[What the task requires] Under this line are the records; repeat exactly the lines starting at the one containing "solidly pro-life, at" and ending at the one containing "You can add", omitting pictures.

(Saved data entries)
──────────

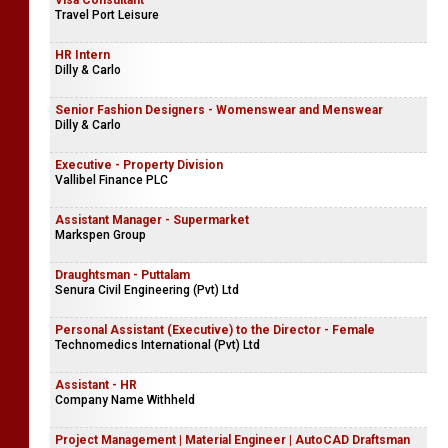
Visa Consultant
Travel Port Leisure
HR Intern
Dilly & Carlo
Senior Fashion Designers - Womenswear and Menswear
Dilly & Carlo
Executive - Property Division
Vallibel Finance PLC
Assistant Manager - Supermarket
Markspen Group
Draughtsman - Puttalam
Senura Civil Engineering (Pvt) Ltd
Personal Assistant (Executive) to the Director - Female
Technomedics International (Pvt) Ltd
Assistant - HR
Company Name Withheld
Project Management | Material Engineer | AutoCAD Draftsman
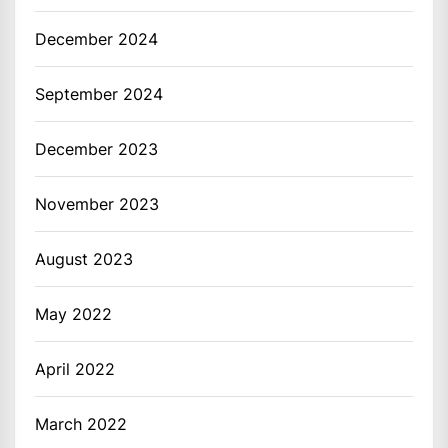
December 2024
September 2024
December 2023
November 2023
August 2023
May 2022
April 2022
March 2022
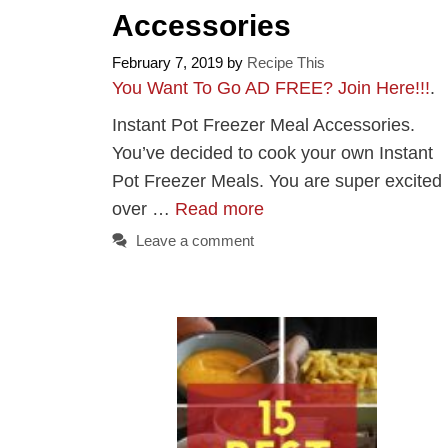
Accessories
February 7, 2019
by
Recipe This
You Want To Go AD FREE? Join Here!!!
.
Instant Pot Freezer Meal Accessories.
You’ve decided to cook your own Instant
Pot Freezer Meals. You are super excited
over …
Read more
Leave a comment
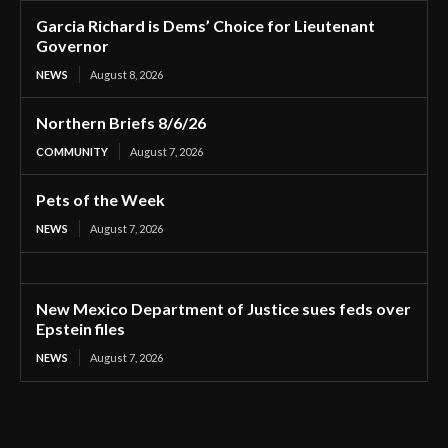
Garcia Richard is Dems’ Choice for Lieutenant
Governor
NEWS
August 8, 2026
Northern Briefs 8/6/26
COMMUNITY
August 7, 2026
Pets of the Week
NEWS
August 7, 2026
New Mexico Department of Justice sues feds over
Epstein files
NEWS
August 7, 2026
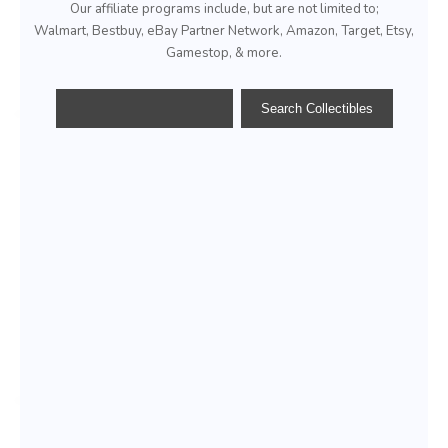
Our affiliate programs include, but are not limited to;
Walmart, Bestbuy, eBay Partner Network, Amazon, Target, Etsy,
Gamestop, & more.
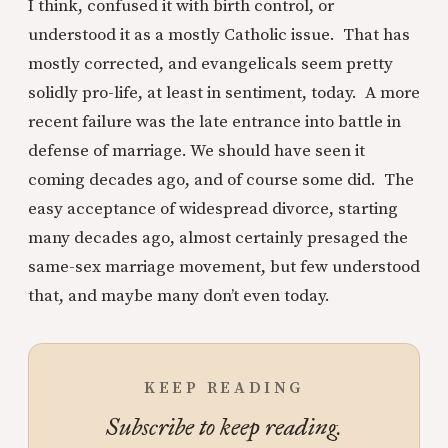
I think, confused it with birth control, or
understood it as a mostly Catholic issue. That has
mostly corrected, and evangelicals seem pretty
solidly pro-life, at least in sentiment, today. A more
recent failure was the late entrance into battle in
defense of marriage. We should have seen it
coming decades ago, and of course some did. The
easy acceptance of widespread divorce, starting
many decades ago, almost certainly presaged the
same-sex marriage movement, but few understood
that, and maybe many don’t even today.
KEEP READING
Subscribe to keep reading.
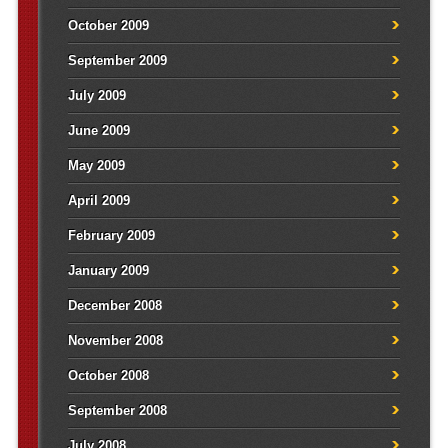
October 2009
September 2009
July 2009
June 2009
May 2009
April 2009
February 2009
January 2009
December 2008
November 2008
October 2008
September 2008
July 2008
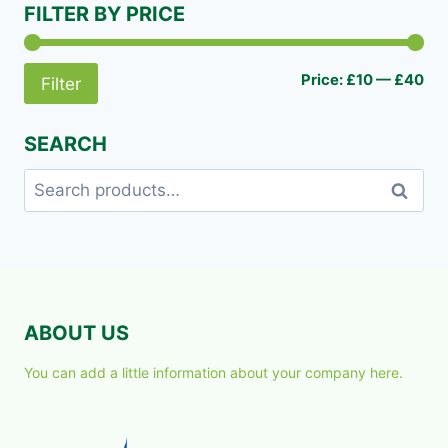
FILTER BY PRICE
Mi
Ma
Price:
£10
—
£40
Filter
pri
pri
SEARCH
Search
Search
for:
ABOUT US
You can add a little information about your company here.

──────────

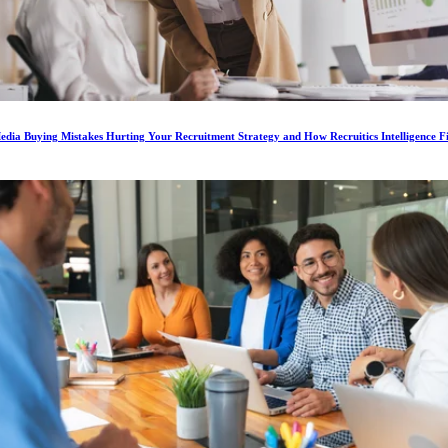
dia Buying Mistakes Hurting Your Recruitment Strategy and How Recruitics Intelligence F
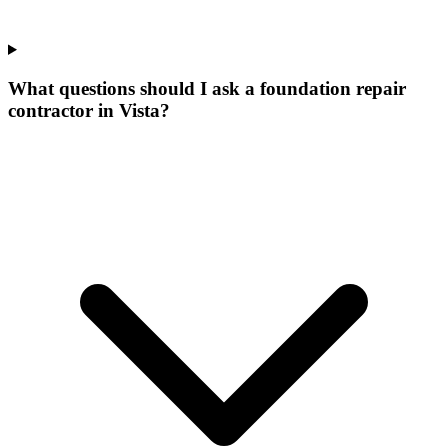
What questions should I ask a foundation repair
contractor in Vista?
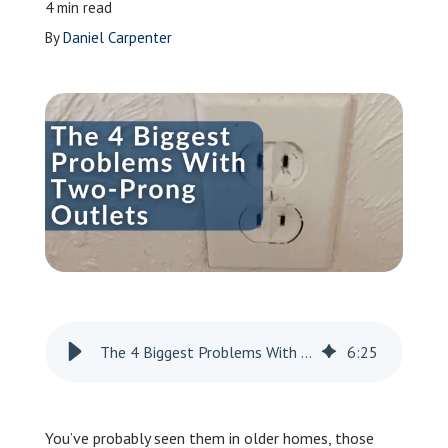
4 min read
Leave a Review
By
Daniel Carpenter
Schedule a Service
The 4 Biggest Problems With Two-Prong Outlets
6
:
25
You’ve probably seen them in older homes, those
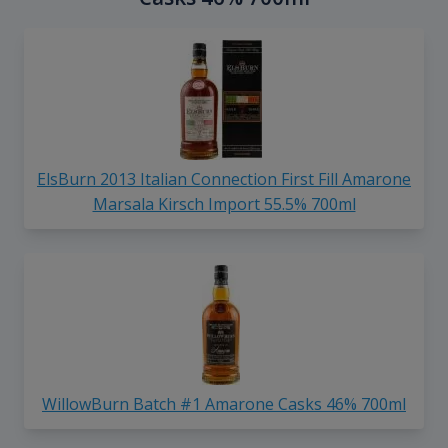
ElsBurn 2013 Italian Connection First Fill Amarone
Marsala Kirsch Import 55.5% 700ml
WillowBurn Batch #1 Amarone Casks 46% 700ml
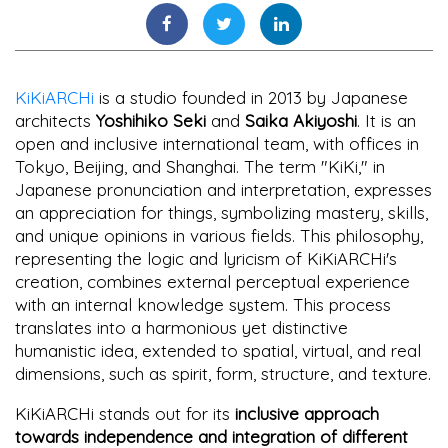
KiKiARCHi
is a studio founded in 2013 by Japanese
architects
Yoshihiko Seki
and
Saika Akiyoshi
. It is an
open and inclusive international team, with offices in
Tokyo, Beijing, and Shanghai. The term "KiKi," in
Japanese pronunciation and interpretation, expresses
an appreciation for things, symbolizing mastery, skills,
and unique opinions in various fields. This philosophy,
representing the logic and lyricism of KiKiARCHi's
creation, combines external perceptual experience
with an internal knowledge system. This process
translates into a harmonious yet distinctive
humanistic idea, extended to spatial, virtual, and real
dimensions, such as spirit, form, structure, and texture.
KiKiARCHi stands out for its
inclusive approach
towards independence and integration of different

──────────

[Problem solution]
solidly pro-life, at least in sentiment, today. A more
recent failure was the late entrance into battle in
defense of marriage. We should have seen it
coming decades ago, and of course some did. The
easy acceptance of widespread divorce, starting
many decades ago, almost certainly presaged the
same-sex marriage movement, but few understood
that, and maybe many don’t even today.
KEEP READING
Subscribe to keep reading.
October 2009
September 2009
July 2009
June 2009
May 2009
April 2009
February 2009
January 2009
December 2008
November 2008
October 2008
September 2008
July 2008
FILTER BY PRICE
Mi
Ma
Price:
£10
—
£40
Filter
pri
pri
SEARCH
Search
Search
for:
ABOUT US
You can add a little information about your company here.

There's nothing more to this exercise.